Diagnosing errors in applications written for Azure Sphere

Former Employee

Oct 07, 2020

When monitoring the health of your applications written for Azure Sphere, you need to be able to diagnose bugs and errors. During application development, you can use a debugger, print statements, and similar tools to help find problems. However, when devices are deployed in the field, it becomes more challenging to debug an application, and a different approach is needed. For example, an application might unknowingly crash or exit, leaving you unable to detect the reason for the occurrence. Tools like the CLI command can help you gain a better understanding as to why your application crashed or reported an error.

We recently released additional documentation to help you interpret error reports, along with a new sample tutorial demonstrating how to analyze app crashes. Read on to find out about the new tools and additional ways to help make debugging easier in the future.

Automatically generated error reports

Whenever an issue occurs on your device, such as an app crash or an app exit, the device logs an error reporting event. These events are uploaded to the Azure Sphere Security Service (AS3) daily, and you can get a csv file containing the error reporting data by running azsphere tenant download-error-report. The csv file contains information on errors reported by devices in the current tenant from the last 14 days. The reports provide system-level error data that a traditional application would not be able to collect on its own. A sample error reporting entry in the csv is:

AppCrash (exit_status=11; signal_status=11; signal_code=3; component_id=685f13af-25a5-40b2-8dd8-8cbc253ecbd8; 
image_id=7053e7b3-d2bb-431f-8d3a-173f52db9675)

This example shows an error event as it appears in the log. Here, an AppCrash occurred; the additional information includes the exit status, signal status, signal code, component id, and image id. These details are helpful when it comes to diagnosing an error in an application. See Collect and interpret error data in the Azure Sphere documentation to understand how to use this information to debug. Additional interpretation details have recently been added.

In addition to the CLI command azsphere tenant download-error-report, you can also use the Public API to acquire the same error reporting information. The API returns a JSON object, containing the same error reporting information as the csv, that you can parse according to your needs.

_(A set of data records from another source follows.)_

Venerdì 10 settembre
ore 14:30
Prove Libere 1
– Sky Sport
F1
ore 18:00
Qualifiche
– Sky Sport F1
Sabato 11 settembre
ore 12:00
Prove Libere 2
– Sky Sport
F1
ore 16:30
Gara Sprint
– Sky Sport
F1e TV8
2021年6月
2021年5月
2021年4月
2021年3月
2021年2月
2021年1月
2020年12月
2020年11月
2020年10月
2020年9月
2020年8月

The typical lifecycle for using error reporting data to remotely detect a problem with your application in the field and deploy a fix OTA.

New tools for diagnosing applications

Azure Sphere recently released an Error Reporting Tutorial. This tutorial demonstrates how you can interpret expected app crashes and app. The tutorial lets you simulate application crashes and exits for an Azure Sphere and test the Azure Sphere error reporting functionality as well as experiment with sample error reporting data. Within 24 hours after you run the tutorial, you can download a csv that contains error reporting events, and you can then follow the instructions in Collect and interpret error data to learn how to use the csv to diagnose application failures.

Going forward

Exit codes

To further improve error diagnosis, try implementing exit codes in your application code. Exit codes are important as they are reported directly from the application and help you determine where something went wrong in your app. Location-specific exit codes identify exactly where the exit happened. The exit codes will appear in the error reports and can be compared with your code to better understand where the application exited and why. By following the steps and example in the exit codes documentation, you can easily implement exit codes and as a result be more equipped to debug and fix issues in the future. The highlighted portion of the sample error reporting entry below shows how exit codes appear in error reports:

AppExit (exit_code=0; component_id=685f13af-25a5-40b2-8dd8-8cbc253ecbd8; 
image_id=0a7cc3a2-f7c2-4478-8b02-723c1c6a85cd)

Exit code definitions from the Error Reporting tutorial.

Watchdog timers

Another useful tool is the watchdog timer. If an application becomes unresponsive, the system timer will act as a watchdog and restart the application. When the watchdog is set and expires, it raises a SIGALRM signal that the application is purposely unable to handle. As a result, the application terminates (or crashes) and restarts. The highlighted portion of the sample error reporting entry below shows how a watchdog timer alarm appears in an error report. Signal status 14 corresponds to a SIGALRM, indicating that the application crashed because a watchdog expired:

AppCrash (exit_status=11; signal_status=14; signal_code=3; component_id=685f13af-25a5-40b2-8dd8-8cbc253ecbd8; 
image_id=7053e7b3-d2bb-431f-8d3a-173f52db9675)

Next steps

We have updated and published documentation to assist you in diagnosing your Azure Sphere applications:

For more information on the CLI command azsphere tenant download-error-report to acquire your error report in csv form see our Reference page (and Public API if you prefer to acquire a json object).
See Collect and interpret error data to understand how to use the information provided in the report to diagnose your application.
Try out the Error Reporting Tutorial for a demonstration on how you can interpret app crashes and app exits.

See the exit codes and watchdog timer documentation for ways to further assist yourself in the future when writing applications.

About Azure Sphere

Azure Sphere is a secured, high-level application platform with built-in communication and security features for internet-connected devices. It comprises a secured, connected, crossover microcontroller unit (MCU), a custom high-level Linux-based operating system (OS), and a cloud-based security service that provides continuous, renewable security.